Now let us break down the components necessary:
- Prevention is where existing and future security tools come into play. These tools prevent attacks either by quarantining web and email attachments or by exploding those attachments within a cyber-security range before delivery. In some cases, the malicious changes occur outside of email and web pages, instead taking the form of direct attacks through exposed ports (like the approach WannaCry has taken). To solve these issues, we need better firewalls and other controls to limit access. Once these rules are created, they need to be adopted as a preventative.
- Detection overlaps security and data protection. Detection covers the ransomware cases not yet prevented. By using canary files, behavioral analytics, and rates of change for write activity, detection should detect issues either whenever the canary files are tested (at least every five minutes), or when a backup or replica is created (perhaps every five minutes for critical systems).
- Hold Logic is purely a data protection capability, as the hold only applies to full or synthetic full backup images of files or systems. The idea is that once ransomware is detected in the current recovery point, a hold is placed on a previous recovery point. That hold includes conversion to a full image and storage of the previous recovery point on some immutable storage device or, if no immutable storage device is available, then to an air-gapped location.
- Immutable Storage is the new player and the twist to data protection I mentioned earlier. Immutable storage is storage that provides the ability to do versioned writes where each write can no longer be changed once written. Some object stores are good candidates for immutable storage as long as previous and current versions of a write can no longer be modified once written. Each versioned write is either a file or image that was protected. This is not usually the data protection target but a replica of that target: a secondary set of storage that has a different control plane and interface than the data protection targets. This way, if standard targets are attacked, the immutable storage tier can be a recovery source. Some companies currently combine the data protection target and the immutable storage into one layer.
- Archive Storage is the traditional air-gapped archive tier of a data protection architecture. The goal of archive is to provide a way to recover the business when all else fails. As such, it must participate in an anti-ransomware architecture. Recovery could be to a cloud (DRaaS), a hot site, or even back to the same systems.

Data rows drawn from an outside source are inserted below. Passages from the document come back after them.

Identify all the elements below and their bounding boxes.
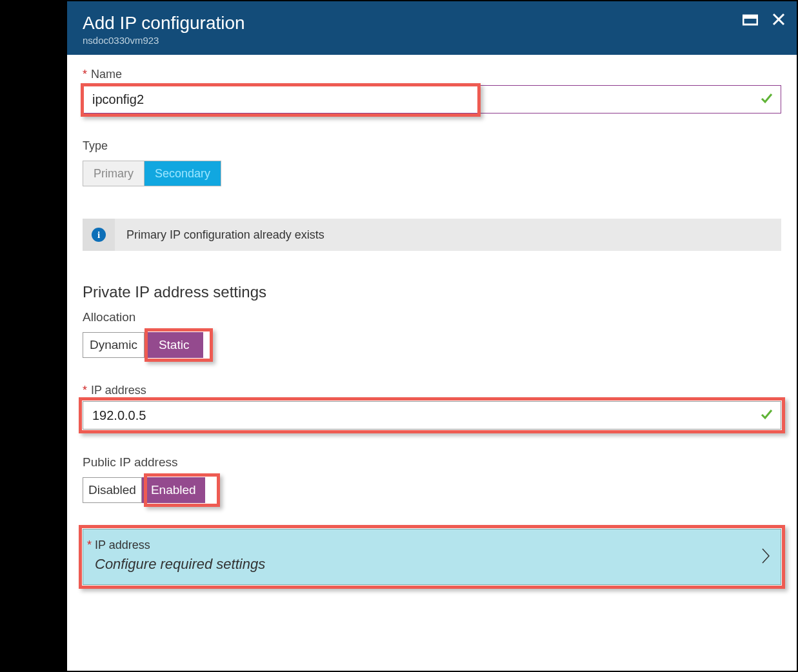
name-input[interactable] <box>83 86 781 113</box>
add-ip-config-panel: Add IP configuration nsdoc0330vm923 *Nam… <box>66 0 798 672</box>
picker-subtext: Configure required settings <box>95 556 755 573</box>
public-ip-toggle: Disabled Enabled <box>83 477 205 503</box>
info-icon-box: i <box>83 219 115 251</box>
allocation-dynamic-button[interactable]: Dynamic <box>83 332 145 358</box>
public-ip-label: Public IP address <box>83 455 781 469</box>
close-icon[interactable] <box>772 13 785 26</box>
type-label: Type <box>83 139 781 153</box>
info-bar: i Primary IP configuration already exist… <box>83 219 781 251</box>
blade-title: Add IP configuration <box>83 13 781 34</box>
restore-icon[interactable] <box>743 13 758 26</box>
allocation-toggle: Dynamic Static <box>83 332 203 358</box>
ip-input[interactable] <box>83 402 781 429</box>
blade-subtitle: nsdoc0330vm923 <box>83 35 781 46</box>
ip-address-picker[interactable]: * IP address Configure required settings <box>83 529 781 585</box>
required-star: * <box>83 384 87 397</box>
ip-label: *IP address <box>83 384 781 397</box>
info-icon: i <box>92 228 106 242</box>
private-ip-heading: Private IP address settings <box>83 283 781 301</box>
svg-rect-1 <box>743 15 757 19</box>
info-text: Primary IP configuration already exists <box>126 228 324 242</box>
blade-content: *Name Type Primary Secondary i Primary I… <box>67 55 797 671</box>
required-star: * <box>83 68 87 81</box>
name-label: *Name <box>83 68 781 81</box>
ip-input-wrap <box>83 401 781 430</box>
check-icon <box>760 408 773 423</box>
type-primary-button: Primary <box>83 161 145 186</box>
public-disabled-button[interactable]: Disabled <box>83 477 142 503</box>
header-actions <box>743 13 785 26</box>
public-enabled-button[interactable]: Enabled <box>142 477 205 503</box>
picker-label: IP address <box>95 539 755 552</box>
chevron-right-icon <box>761 548 770 567</box>
blade-header: Add IP configuration nsdoc0330vm923 <box>67 1 797 55</box>
type-secondary-button[interactable]: Secondary <box>145 161 221 186</box>
type-toggle: Primary Secondary <box>83 161 781 186</box>
check-icon <box>760 92 773 107</box>
allocation-static-button[interactable]: Static <box>145 332 204 358</box>
ip-picker-wrap: * IP address Configure required settings <box>83 529 781 585</box>
allocation-label: Allocation <box>83 310 781 324</box>
name-input-wrap <box>83 85 781 114</box>
required-star: * <box>87 539 92 552</box>
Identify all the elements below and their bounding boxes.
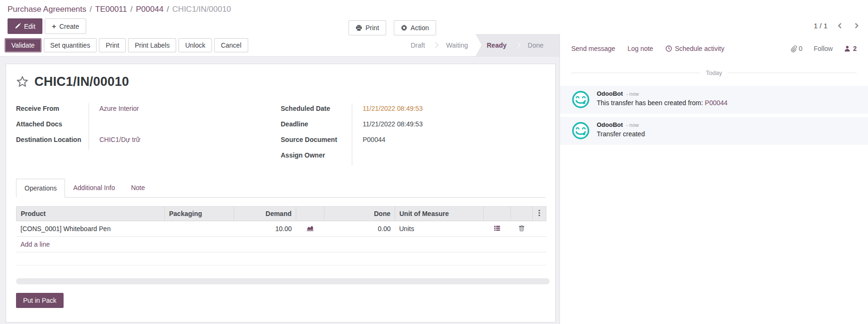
message-author[interactable]: OdooBot xyxy=(597,90,623,97)
field-value-deadline[interactable]: 11/21/2022 08:49:53 xyxy=(352,119,422,128)
put-in-pack-button[interactable]: Put in Pack xyxy=(16,293,64,308)
status-pipeline: Draft Waiting Ready Done xyxy=(403,34,560,56)
unlock-button[interactable]: Unlock xyxy=(178,38,212,52)
statusbar: Validate Set quantities Print Print Labe… xyxy=(0,34,560,57)
print-button[interactable]: Print xyxy=(99,38,126,52)
column-header-forecast xyxy=(296,207,324,221)
breadcrumb-purchase-agreements[interactable]: Purchase Agreements xyxy=(8,5,86,14)
column-header-demand[interactable]: Demand xyxy=(234,207,296,221)
notebook-tabs: Operations Additional Info Note xyxy=(16,178,545,198)
kebab-menu-icon xyxy=(538,209,540,216)
followers-button[interactable]: 2 xyxy=(844,45,857,52)
chatter-message[interactable]: OdooBot - now Transfer created xyxy=(560,117,868,145)
horizontal-scrollbar[interactable] xyxy=(16,278,550,284)
attachments-count: 0 xyxy=(799,45,803,52)
chevron-separator-icon xyxy=(432,42,438,48)
column-header-packaging[interactable]: Packaging xyxy=(165,207,234,221)
field-value-assign-owner[interactable] xyxy=(352,150,363,151)
top-control-panel: Purchase Agreements/TE00011/P00044/CHIC1… xyxy=(0,0,868,34)
chevron-separator-icon xyxy=(514,42,520,48)
action-menu-button[interactable]: Action xyxy=(394,20,436,35)
print-labels-button[interactable]: Print Labels xyxy=(128,38,176,52)
gear-icon xyxy=(401,25,407,31)
plus-icon: + xyxy=(52,23,56,30)
tab-operations[interactable]: Operations xyxy=(16,179,65,198)
column-header-detailed-operations xyxy=(484,207,511,221)
column-header-done[interactable]: Done xyxy=(324,207,395,221)
schedule-activity-button[interactable]: Schedule activity xyxy=(665,45,724,52)
pager-next-icon[interactable] xyxy=(853,23,860,29)
date-divider: Today xyxy=(571,69,857,76)
pager-counter: 1 / 1 xyxy=(814,22,827,30)
person-icon xyxy=(844,45,851,52)
create-button[interactable]: + Create xyxy=(45,18,86,34)
pencil-icon xyxy=(15,23,21,29)
field-value-receive-from: Azure Interior xyxy=(89,103,139,112)
breadcrumb-p00044[interactable]: P00044 xyxy=(136,5,163,14)
operations-table: Product Packaging Demand Done Unit of Me… xyxy=(16,206,546,266)
cell-done[interactable]: 0.00 xyxy=(324,221,395,237)
cell-product[interactable]: [CONS_0001] Whiteboard Pen xyxy=(16,221,165,237)
chatter-panel: Send message Log note Schedule activity … xyxy=(560,34,868,324)
message-timestamp: - now xyxy=(626,91,639,97)
optional-columns-button[interactable] xyxy=(533,207,546,221)
cancel-button[interactable]: Cancel xyxy=(214,38,248,52)
column-header-delete xyxy=(511,207,533,221)
field-label-source-document: Source Document xyxy=(281,134,352,150)
field-label-attached-docs: Attached Docs xyxy=(16,119,89,134)
attachments-button[interactable]: 0 xyxy=(790,45,803,52)
field-label-deadline: Deadline xyxy=(281,119,352,134)
record-title: CHIC1/IN/00010 xyxy=(34,75,129,89)
field-value-source-document[interactable]: P00044 xyxy=(352,134,385,143)
pager-previous-icon[interactable] xyxy=(837,23,843,29)
edit-button[interactable]: Edit xyxy=(8,18,42,34)
print-menu-button[interactable]: Print xyxy=(349,20,386,35)
field-label-receive-from: Receive From xyxy=(16,103,89,119)
breadcrumb-te00011[interactable]: TE00011 xyxy=(95,5,127,14)
field-value-scheduled-date[interactable]: 11/21/2022 08:49:53 xyxy=(352,103,422,112)
cell-demand[interactable]: 10.00 xyxy=(234,221,296,237)
clock-icon xyxy=(665,45,672,52)
cell-uom[interactable]: Units xyxy=(395,221,484,237)
detailed-operations-icon[interactable] xyxy=(494,225,501,232)
field-label-scheduled-date: Scheduled Date xyxy=(281,103,352,119)
breadcrumb-current: CHIC1/IN/00010 xyxy=(172,5,231,14)
message-body: Transfer created xyxy=(597,130,645,138)
paperclip-icon xyxy=(790,45,797,52)
forecast-chart-icon[interactable] xyxy=(307,225,314,232)
tab-note[interactable]: Note xyxy=(123,179,153,198)
message-record-link[interactable]: P00044 xyxy=(705,99,728,107)
odoobot-avatar xyxy=(571,121,590,140)
status-step-draft[interactable]: Draft xyxy=(403,34,432,56)
message-body: This transfer has been created from: P00… xyxy=(597,99,728,107)
favorite-star-icon[interactable] xyxy=(16,75,29,88)
follow-button[interactable]: Follow xyxy=(814,45,833,52)
send-message-button[interactable]: Send message xyxy=(571,45,615,52)
printer-icon xyxy=(356,25,362,31)
status-step-waiting[interactable]: Waiting xyxy=(438,34,475,56)
message-author[interactable]: OdooBot xyxy=(597,121,623,128)
field-value-attached-docs[interactable] xyxy=(89,119,99,120)
form-sheet: CHIC1/IN/00010 Receive From Azure Interi… xyxy=(6,64,556,323)
status-step-ready[interactable]: Ready xyxy=(479,34,514,56)
column-header-product[interactable]: Product xyxy=(16,207,165,221)
validate-button[interactable]: Validate xyxy=(5,38,41,52)
log-note-button[interactable]: Log note xyxy=(627,45,653,52)
field-value-destination-location: CHIC1/Dự trữ xyxy=(89,134,140,143)
add-a-line-link[interactable]: Add a line xyxy=(21,241,50,248)
delete-row-icon[interactable] xyxy=(519,225,525,232)
field-label-assign-owner: Assign Owner xyxy=(281,150,352,166)
chatter-message[interactable]: OdooBot - now This transfer has been cre… xyxy=(560,86,868,114)
breadcrumb: Purchase Agreements/TE00011/P00044/CHIC1… xyxy=(8,5,860,14)
column-header-uom[interactable]: Unit of Measure xyxy=(395,207,484,221)
table-row[interactable]: [CONS_0001] Whiteboard Pen 10.00 0.00 Un… xyxy=(16,221,546,237)
message-timestamp: - now xyxy=(626,122,639,128)
tab-additional-info[interactable]: Additional Info xyxy=(65,179,123,198)
set-quantities-button[interactable]: Set quantities xyxy=(44,38,97,52)
field-label-destination-location: Destination Location xyxy=(16,134,89,150)
cell-packaging[interactable] xyxy=(165,221,234,237)
odoobot-avatar xyxy=(571,90,590,109)
followers-count: 2 xyxy=(853,45,857,52)
status-step-done[interactable]: Done xyxy=(520,34,560,56)
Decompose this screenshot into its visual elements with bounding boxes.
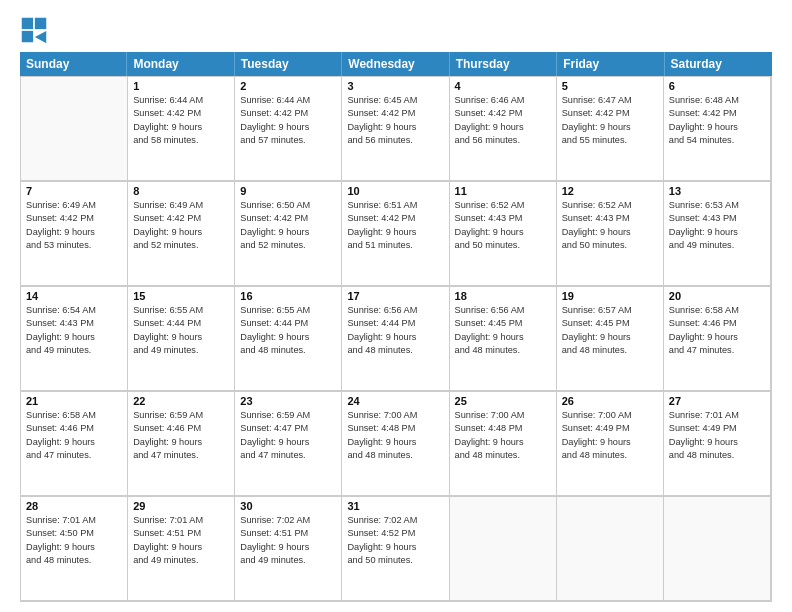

- Instant Recovery is another twist to data protection. While instant recovery does exist in many data protection systems, it is often a manual process. We need to change that to a workflow that is fired once ransomware is detected. The gap between detection and recovery needs to be as close to zero as possible. This does require one to trust one’s automation.
The big picture of this architectural approach to anti-ransomware is to also keep the control planes for each subsystem segregated from each other. That way, if one subsystem is attacked, the others do not fail at all. Even so, an overarching workflow logic is required to ensure that instant recovery fires as expected, that the hold logic will work, etc. While the control planes are segregated, the workflow can use their APIs to pull it all together with as much automation as required.
Let me know your thoughts. What do you think we should do about ransomware? How do you provide anti-ransomware support?